*Material for this task*.
⟨

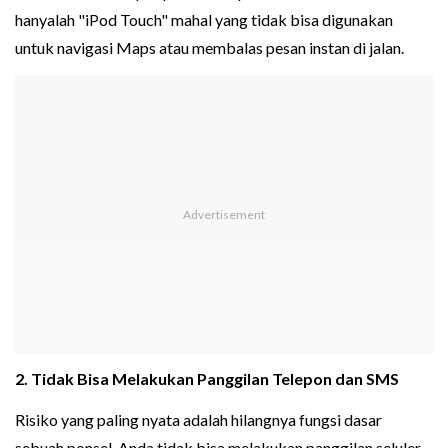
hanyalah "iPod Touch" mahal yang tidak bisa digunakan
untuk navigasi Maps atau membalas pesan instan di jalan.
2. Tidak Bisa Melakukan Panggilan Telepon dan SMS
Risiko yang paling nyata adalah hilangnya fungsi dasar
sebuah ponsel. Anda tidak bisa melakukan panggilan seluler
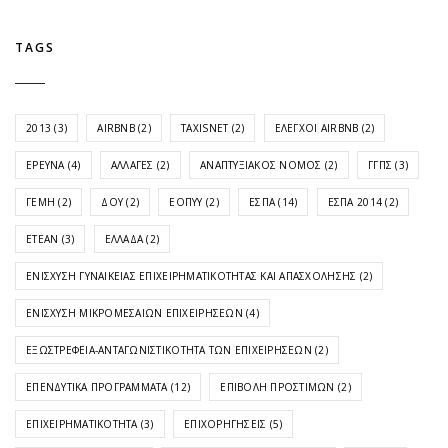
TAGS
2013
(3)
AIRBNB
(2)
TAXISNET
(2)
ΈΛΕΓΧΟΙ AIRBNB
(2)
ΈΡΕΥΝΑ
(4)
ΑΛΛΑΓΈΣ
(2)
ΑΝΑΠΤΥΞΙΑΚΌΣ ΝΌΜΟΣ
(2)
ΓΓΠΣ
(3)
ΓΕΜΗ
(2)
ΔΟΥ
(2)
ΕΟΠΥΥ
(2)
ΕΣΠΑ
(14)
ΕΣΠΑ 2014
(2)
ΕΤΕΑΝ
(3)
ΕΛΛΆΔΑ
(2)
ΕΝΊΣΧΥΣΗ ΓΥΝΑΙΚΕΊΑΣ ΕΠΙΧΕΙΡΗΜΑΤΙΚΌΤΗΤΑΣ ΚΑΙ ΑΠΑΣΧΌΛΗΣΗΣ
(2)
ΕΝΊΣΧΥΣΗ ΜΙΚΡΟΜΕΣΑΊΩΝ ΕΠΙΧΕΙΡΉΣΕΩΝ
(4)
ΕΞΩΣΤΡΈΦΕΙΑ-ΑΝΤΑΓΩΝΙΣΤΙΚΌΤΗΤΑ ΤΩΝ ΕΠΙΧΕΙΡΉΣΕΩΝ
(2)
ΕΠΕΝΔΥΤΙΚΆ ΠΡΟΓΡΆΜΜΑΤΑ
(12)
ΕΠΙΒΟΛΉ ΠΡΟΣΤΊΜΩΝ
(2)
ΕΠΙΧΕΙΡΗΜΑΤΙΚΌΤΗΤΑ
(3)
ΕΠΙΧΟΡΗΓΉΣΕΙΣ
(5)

⟩
⟨

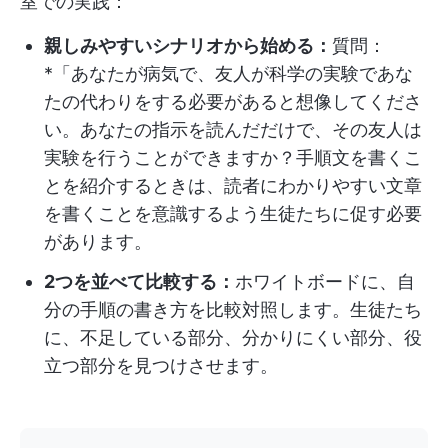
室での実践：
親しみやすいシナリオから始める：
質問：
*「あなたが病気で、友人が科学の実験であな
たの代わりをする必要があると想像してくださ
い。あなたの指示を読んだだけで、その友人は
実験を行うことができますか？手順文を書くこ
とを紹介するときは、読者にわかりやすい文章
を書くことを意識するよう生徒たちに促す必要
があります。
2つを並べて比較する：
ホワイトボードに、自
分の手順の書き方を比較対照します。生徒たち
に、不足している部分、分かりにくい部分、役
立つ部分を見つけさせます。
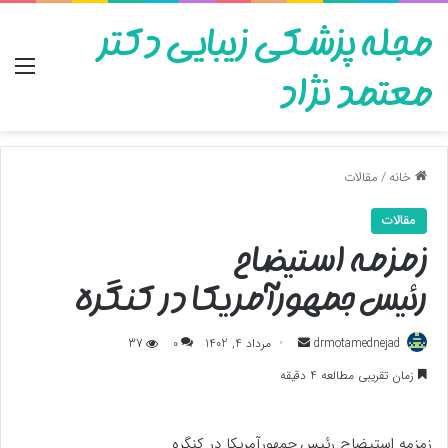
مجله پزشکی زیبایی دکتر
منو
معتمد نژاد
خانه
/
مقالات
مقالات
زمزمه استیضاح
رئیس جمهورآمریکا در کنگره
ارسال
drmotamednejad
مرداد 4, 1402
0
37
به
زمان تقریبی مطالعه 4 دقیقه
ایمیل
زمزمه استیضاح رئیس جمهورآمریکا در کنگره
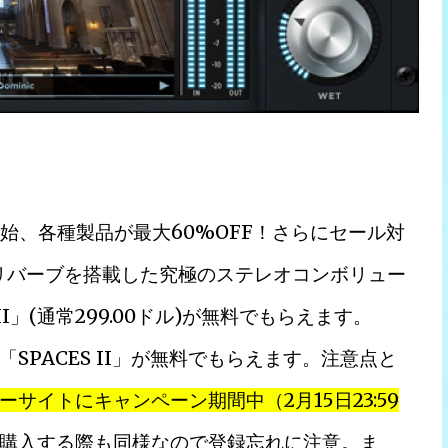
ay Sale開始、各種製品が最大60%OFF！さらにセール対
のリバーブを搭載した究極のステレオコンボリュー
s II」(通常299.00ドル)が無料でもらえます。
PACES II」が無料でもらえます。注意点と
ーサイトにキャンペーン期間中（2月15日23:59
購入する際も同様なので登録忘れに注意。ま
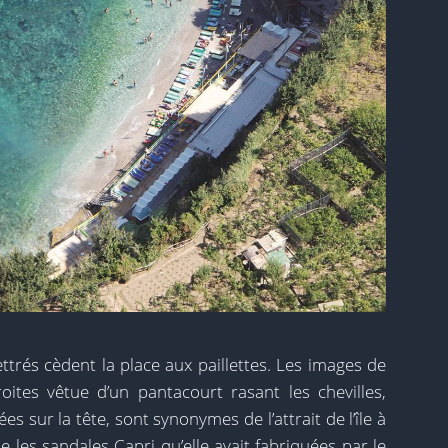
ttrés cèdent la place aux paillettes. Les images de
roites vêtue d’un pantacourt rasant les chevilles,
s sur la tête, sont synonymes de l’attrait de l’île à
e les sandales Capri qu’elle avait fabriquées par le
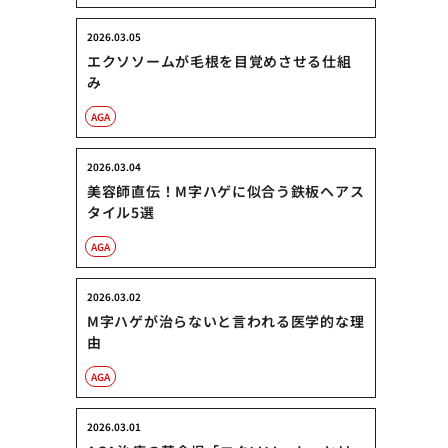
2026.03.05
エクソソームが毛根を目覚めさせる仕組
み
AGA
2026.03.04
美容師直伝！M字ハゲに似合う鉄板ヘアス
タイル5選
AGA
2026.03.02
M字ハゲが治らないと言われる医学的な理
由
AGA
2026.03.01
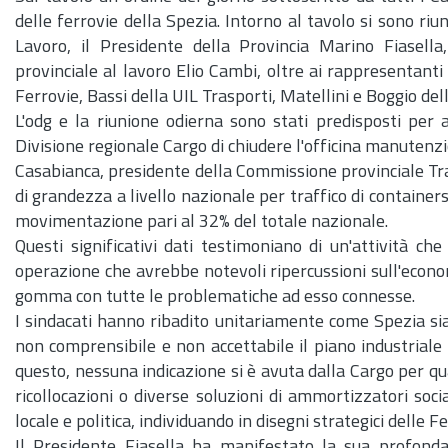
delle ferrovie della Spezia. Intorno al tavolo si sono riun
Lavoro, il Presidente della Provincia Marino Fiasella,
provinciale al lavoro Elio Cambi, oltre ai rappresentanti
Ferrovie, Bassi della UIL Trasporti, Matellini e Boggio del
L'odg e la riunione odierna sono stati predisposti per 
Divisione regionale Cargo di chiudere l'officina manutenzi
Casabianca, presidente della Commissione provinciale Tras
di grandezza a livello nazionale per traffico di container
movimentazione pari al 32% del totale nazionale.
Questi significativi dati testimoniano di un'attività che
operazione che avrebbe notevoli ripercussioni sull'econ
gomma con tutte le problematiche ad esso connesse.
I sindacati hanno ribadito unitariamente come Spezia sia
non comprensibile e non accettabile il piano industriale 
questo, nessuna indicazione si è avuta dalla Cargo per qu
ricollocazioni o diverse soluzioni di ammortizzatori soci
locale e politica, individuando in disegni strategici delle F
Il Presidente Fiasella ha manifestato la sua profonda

⟩
⟨

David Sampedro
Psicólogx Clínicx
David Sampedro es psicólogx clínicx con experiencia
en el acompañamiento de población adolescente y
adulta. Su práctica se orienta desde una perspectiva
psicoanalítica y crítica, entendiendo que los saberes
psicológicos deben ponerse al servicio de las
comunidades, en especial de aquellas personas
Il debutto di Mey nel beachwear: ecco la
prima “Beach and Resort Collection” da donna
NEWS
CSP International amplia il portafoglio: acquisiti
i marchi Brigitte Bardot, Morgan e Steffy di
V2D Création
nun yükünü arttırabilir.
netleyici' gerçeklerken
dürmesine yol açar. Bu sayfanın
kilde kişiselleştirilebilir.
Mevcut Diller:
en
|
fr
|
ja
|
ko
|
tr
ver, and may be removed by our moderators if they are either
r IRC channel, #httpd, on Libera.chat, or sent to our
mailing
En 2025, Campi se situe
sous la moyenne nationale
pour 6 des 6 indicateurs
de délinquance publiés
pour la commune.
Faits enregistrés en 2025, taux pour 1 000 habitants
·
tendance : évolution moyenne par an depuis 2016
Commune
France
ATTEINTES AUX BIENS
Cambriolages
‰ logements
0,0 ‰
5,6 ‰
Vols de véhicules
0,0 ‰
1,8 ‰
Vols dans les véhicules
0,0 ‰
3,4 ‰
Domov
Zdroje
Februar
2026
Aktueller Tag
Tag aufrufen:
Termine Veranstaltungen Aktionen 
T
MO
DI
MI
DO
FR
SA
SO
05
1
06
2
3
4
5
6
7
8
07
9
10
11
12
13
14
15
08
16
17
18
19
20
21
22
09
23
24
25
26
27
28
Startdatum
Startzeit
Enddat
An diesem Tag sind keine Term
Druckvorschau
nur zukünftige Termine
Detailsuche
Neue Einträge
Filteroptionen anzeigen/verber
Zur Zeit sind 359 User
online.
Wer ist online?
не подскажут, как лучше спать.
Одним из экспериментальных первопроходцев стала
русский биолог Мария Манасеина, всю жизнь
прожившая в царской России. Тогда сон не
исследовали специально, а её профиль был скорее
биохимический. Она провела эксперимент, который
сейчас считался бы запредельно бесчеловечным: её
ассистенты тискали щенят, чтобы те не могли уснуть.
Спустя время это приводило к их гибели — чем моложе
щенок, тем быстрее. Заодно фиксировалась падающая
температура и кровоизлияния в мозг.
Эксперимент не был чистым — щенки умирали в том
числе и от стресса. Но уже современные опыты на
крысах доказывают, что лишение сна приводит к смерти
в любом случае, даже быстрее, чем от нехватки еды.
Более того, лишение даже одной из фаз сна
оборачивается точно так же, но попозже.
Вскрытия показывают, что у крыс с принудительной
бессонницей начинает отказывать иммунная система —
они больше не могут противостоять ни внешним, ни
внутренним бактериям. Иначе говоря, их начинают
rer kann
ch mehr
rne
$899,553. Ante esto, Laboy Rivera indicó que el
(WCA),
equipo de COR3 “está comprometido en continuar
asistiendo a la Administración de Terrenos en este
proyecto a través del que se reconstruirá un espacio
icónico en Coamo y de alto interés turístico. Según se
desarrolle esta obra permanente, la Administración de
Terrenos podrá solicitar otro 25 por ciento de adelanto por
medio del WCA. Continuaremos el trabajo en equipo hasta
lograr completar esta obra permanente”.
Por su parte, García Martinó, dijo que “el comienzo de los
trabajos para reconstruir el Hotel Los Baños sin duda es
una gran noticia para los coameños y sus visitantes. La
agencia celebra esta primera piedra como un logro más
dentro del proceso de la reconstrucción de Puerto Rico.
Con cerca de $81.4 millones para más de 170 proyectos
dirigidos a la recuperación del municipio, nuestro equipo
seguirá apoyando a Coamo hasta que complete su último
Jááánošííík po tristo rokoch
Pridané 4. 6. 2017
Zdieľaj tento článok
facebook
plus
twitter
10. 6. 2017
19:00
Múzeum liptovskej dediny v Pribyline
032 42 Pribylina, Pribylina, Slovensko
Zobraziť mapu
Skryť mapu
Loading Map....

⟩

*Task to carry out*.
Lines above that contain the string "provinciale" make up the answer.

*Reply to the exercise*.
provinciale al lavoro Elio Cambi, oltre ai rappresentanti
Casabianca, presidente della Commissione provinciale Tras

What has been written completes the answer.